The $i$-th row of the matrix thus contains the relevance judgement for the $i$-th query image with respect to the map images. For instance, row 5 of the matrix is a vector of 1000 elements (one for each image in the map), in which each element is 1 if the corresponding map image is relevant for the query image 5, or $0$ in case it is not relevant.

Please note that in Python the index of a vector (or matrix) starts from 0 (instead of 1). This means that the first element of a vector has index $0$, and that, for example, the element with index $25$ corresponds to the 26-th element of the vector. 
Thus, as an example, the cell $(10, 25)$ contains the relevance of the 26-th map image for the $11$-th query image (i.e. is the 26-th image in the map relevan (1) or not (0) for the query image number 11?).
 

In the following, we provide you the code for loading the data set and to visualize the images.


> Note: for this assignment we use the '\_lite' version of the map and query set, which include a reduced number of images. This is to simplify the computations required to work on this assignment. For the final project, you can work using the full-sized sets of images from London. This will require longer computations, but you can obtain more reliable results.

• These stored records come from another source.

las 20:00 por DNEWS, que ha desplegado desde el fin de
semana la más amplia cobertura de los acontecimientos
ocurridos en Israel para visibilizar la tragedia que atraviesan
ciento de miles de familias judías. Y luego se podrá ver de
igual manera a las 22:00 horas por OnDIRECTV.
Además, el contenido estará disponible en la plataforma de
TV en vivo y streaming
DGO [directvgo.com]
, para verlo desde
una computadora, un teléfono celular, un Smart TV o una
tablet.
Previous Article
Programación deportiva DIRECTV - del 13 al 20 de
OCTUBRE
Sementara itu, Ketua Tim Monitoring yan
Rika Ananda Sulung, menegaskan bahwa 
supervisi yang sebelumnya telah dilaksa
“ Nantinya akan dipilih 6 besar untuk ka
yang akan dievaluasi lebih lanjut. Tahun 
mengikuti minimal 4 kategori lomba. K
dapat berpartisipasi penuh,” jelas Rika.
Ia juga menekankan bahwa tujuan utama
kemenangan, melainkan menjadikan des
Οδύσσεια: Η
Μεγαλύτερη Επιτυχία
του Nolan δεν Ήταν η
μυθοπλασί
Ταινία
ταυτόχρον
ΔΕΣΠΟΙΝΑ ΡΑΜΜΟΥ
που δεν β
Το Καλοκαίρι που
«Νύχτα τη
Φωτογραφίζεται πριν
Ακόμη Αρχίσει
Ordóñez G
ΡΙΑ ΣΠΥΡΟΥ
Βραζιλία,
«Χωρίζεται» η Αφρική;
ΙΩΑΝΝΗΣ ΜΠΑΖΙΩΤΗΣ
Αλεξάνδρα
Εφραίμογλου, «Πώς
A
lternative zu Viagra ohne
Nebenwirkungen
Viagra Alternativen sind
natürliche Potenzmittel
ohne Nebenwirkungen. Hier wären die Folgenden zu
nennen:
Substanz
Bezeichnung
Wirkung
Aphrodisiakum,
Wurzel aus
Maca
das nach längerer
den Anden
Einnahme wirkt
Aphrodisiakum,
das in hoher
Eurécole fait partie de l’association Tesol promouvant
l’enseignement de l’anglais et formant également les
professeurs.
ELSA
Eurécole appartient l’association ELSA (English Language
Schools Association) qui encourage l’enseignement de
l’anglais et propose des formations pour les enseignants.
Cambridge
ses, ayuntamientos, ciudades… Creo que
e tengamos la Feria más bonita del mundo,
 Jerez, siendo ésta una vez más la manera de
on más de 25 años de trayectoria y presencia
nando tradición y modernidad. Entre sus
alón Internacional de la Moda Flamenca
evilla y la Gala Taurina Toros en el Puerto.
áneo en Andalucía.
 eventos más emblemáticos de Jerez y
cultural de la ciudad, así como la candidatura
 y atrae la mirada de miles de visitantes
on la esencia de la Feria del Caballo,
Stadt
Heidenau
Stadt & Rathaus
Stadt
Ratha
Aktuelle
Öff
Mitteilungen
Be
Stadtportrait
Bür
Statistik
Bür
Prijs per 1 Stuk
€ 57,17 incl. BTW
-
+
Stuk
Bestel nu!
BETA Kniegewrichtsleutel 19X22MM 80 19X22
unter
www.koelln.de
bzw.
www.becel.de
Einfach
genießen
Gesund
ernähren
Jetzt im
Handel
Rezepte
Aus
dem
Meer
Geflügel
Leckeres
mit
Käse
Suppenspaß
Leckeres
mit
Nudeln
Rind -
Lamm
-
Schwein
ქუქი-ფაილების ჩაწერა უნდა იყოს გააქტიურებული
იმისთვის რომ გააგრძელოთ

## Load the query and map images
In the following we load the list of images in the map set (collection) and in the query set.
For each image, we have information also about the absolute coordinates of the camera that took the picture in the city of London. _Do not consider these coordinates for the exercises. We use them only to show the trajectory followed by the camera taking the pictures (see below)._ 

In [1]:
import json
import numpy as np
import h5py
import matplotlib.pyplot as plt
import tqdm

# map
with open("data02/database/database_lite.json","r") as f:
    m_idx = json.load(f)
    m_imgs = np.array(m_idx["im_paths"])
    m_loc=np.array(m_idx["loc"])

# query
with open("data02/query/query_lite.json","r") as f:
    q_idx=json.load(f)
    q_imgs=np.array(q_idx["im_paths"])
    q_loc=np.array(q_idx["loc"])


In [2]:
with h5py.File("data02/london_lite_gt.h5","r") as f:
    fovs = f["fov"][:]
    sim = f["sim"][:].astype(np.uint8)

# ASSIGNMENT: Bag of Words representation
As seen in the lecture, in order to construct a dictionary of 'visual' terms (words) from a collection of images, one can extract local features from the images (e.g. keypoints) and use a clustering algorithm to automatically find groups (i.e. clusters) of similar local features. The centroid of a cluster is also a feature vector and can be considered as a term to be used for the search and retrieval of similar images.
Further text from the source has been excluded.